Where a line of the records contains the word "登録販売者試験", show that line.

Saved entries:
━━━━━━

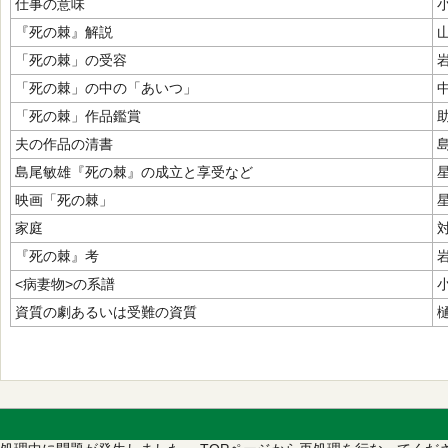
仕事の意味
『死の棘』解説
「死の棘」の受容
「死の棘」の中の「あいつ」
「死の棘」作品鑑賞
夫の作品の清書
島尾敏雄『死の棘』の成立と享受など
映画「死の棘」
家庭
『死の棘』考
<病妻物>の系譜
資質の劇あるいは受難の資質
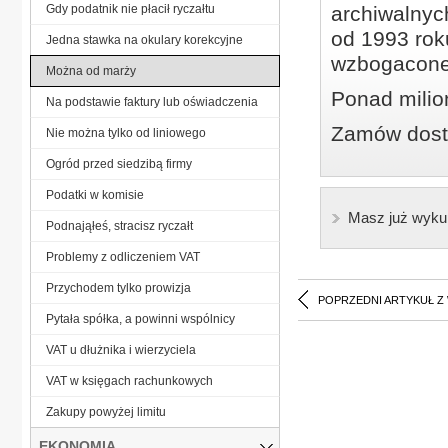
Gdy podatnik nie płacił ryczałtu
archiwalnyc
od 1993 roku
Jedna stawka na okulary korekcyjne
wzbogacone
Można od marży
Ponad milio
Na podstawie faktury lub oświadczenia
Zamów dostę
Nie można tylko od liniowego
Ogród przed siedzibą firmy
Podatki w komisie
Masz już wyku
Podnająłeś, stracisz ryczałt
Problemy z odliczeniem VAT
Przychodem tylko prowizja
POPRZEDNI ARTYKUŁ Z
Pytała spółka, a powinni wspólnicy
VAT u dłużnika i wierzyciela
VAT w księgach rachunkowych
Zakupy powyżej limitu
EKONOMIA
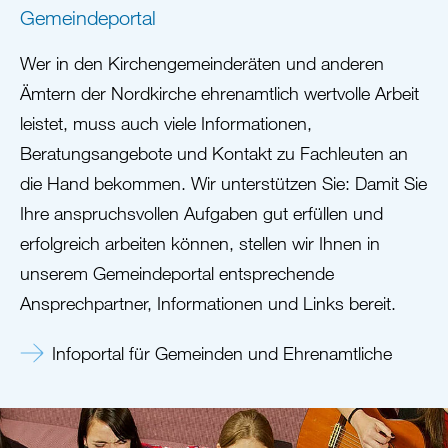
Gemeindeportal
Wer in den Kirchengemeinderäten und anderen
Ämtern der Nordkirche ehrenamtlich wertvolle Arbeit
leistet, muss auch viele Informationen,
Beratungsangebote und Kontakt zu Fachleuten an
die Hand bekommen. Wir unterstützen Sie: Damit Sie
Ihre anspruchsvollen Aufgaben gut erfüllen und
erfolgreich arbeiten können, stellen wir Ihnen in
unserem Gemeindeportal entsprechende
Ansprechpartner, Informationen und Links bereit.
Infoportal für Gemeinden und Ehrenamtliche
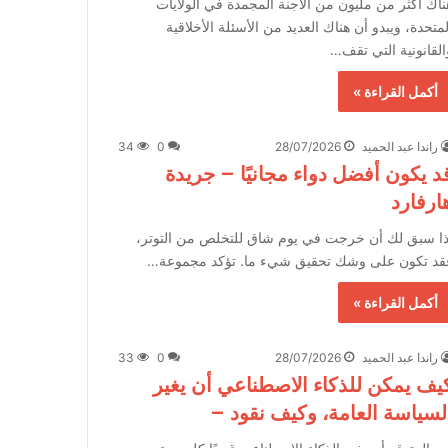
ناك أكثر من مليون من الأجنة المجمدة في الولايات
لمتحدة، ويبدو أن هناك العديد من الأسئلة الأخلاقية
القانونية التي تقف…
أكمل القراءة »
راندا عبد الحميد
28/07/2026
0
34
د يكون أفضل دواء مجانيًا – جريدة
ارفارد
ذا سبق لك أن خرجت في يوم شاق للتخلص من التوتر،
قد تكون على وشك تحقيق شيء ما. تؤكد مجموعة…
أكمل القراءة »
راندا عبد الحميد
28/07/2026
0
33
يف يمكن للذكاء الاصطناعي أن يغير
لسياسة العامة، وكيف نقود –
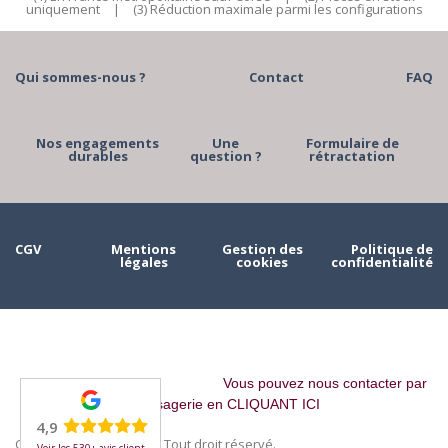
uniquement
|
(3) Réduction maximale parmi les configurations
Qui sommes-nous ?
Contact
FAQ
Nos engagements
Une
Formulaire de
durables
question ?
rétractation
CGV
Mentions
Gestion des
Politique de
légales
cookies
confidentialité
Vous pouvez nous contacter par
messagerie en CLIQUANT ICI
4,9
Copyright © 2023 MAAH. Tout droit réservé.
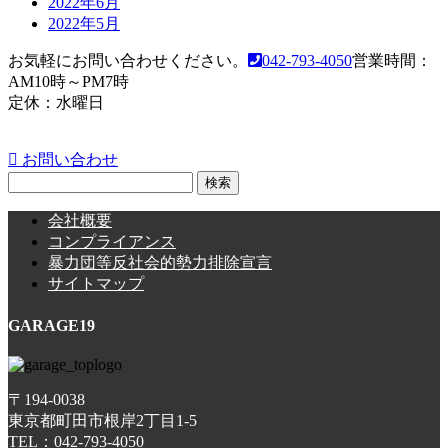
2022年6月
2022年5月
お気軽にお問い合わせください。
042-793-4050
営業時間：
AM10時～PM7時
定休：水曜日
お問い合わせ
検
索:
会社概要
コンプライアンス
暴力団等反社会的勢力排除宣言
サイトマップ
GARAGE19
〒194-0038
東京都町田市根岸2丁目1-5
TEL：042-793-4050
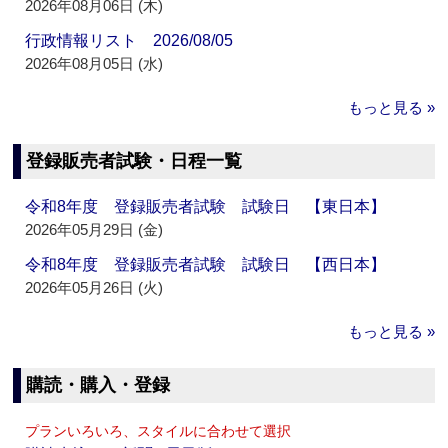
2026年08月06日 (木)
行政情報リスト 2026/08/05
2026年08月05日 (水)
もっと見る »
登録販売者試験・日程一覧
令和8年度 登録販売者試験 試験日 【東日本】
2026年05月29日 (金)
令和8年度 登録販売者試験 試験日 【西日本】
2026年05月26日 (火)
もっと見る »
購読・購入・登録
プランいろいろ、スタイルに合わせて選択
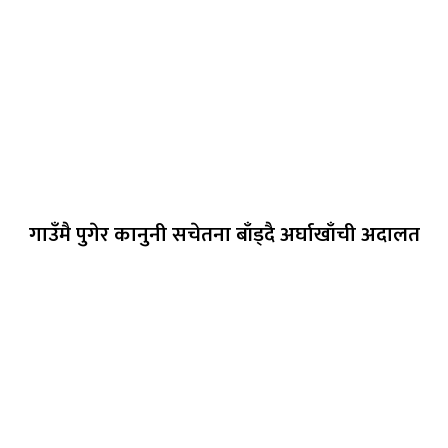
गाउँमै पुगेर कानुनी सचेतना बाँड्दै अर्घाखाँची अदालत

━━━━━━

● Answer for this exercise
登録販売者試験・日程一覧
令和8年度 登録販売者試験 試験日 【東日本】
令和8年度 登録販売者試験 試験日 【西日本】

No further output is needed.